Schaefer dismisses these issues as irrelevant attacks from an opponent with little else to say. "If that is the Republicans' answer to Schaefer," he says, "that's pretty sad."

His friends say he is simply passionate and demonstrative, hands-on leader who, if anything, cares too much. At campaign stops around the state, voters rush to shake his hand as if he's an old friend. Many thank him for helping to get a bridge built, a highway paved, a dingy downtown revitalized.

But the Republicans may have a convert in Annette Lavelle.

The Kent Island school-bus driver attended an anti-Schaefer rally in 1991, shortly after the governor called the Eastern Shore a -"shouse." Nine months later, at Christmastime, she received a card from Schaefer that included pictures of herself at the rally.

Lavelle -- who had no idea who took the picture or how Schaefer learned her identity -- was chilled by the gesture. Nearly seven years later, she still is. She wonders what Schaefer might do if he is elected comptroller, Maryland's chief tax collector.

"I think he would abuse his power, just like he abused his power to find out who I was," says Lavelle, 40. "They took time and money to find out who this scrawny little girl was."

Raising these issues will be perilous for a relative unknown such as Steele, the Prince George's County GOP chairman who has the backing of Ellen R. Sauerbrey, the party's leading candidate for governor.

Schaefer is popular throughout the state, according to a Potomac Survey Research poll done for The Sun and other news organizations last month.

Sixty-four percent of likely voters said they had a favorable impression of Schaefer; 43 percent said they would definitely vote for him for comptroller.

He fared better in Baltimore, where he was mayor for 15 years, than in the Washington suburbs. Overall, his popularity was remarkably consistent among voters of different races, political views and education levels.

Pollster Keith Haller says that ex-presidents and other former leaders often are remembered more fondly in retirement than in office. And the recession of the early 1990s, which coincided with Schaefer's worst poll numbers, has yielded to a robust economy, boosting the popularity of politicians everywhere.

Schaefer's colorful style may also look better in hindsight -- particularly when he is compared with Gov. Parris N. Glendening, a professor who shows little passion.

But Haller also warns, "Schaefer has the penchant for saying or doing something foolish. Some may find it endearing, but if it's a major enough gaffe, it can cause voter backlash."

Schaefer's main Democratic opponent, Baltimore Comptroller Joan M. Pratt, says she plans to stay away from talking about his past behavior. "We're not going to do that," Pratt says.

But Steele considers it fair game. "He's got a record, and part of that record is his behavior," he says.

Political strategists typically warn little-known candidates that they must establish their own identities before attacking better-known rivals such as Schaefer.

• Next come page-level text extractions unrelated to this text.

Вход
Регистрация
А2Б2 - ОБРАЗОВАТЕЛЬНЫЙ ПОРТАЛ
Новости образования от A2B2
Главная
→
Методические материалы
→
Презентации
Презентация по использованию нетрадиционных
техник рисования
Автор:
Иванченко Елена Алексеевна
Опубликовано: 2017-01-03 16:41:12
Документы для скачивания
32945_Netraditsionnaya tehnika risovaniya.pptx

But Republicans are urging Steele to go on the offensive as his best chance to make the race competitive -- and maybe bait Schaefer into an intemperate remark.

GOP consultant Kevin Igoe of College Park says Steele should use the issue in both mail and television ads. "You ask people," Igoe says, "if they want this wacky guy who knocks on doors in the middle of the night as the chief tax collector for the state of Maryland."

Schaefer and his supporters say he responded to angry letters -- often in person -- throughout his political career. But a series of outbursts after his 1990 re-election made his behavior the talk of political circles statewide.

The incidents included:

A phone call from a state trooper awakened a Perry Hall housewife at 10: 30 p.m. Schaefer soon came on the line to berate her for a letter criticizing his longtime companion, Hilda Mae Snoops.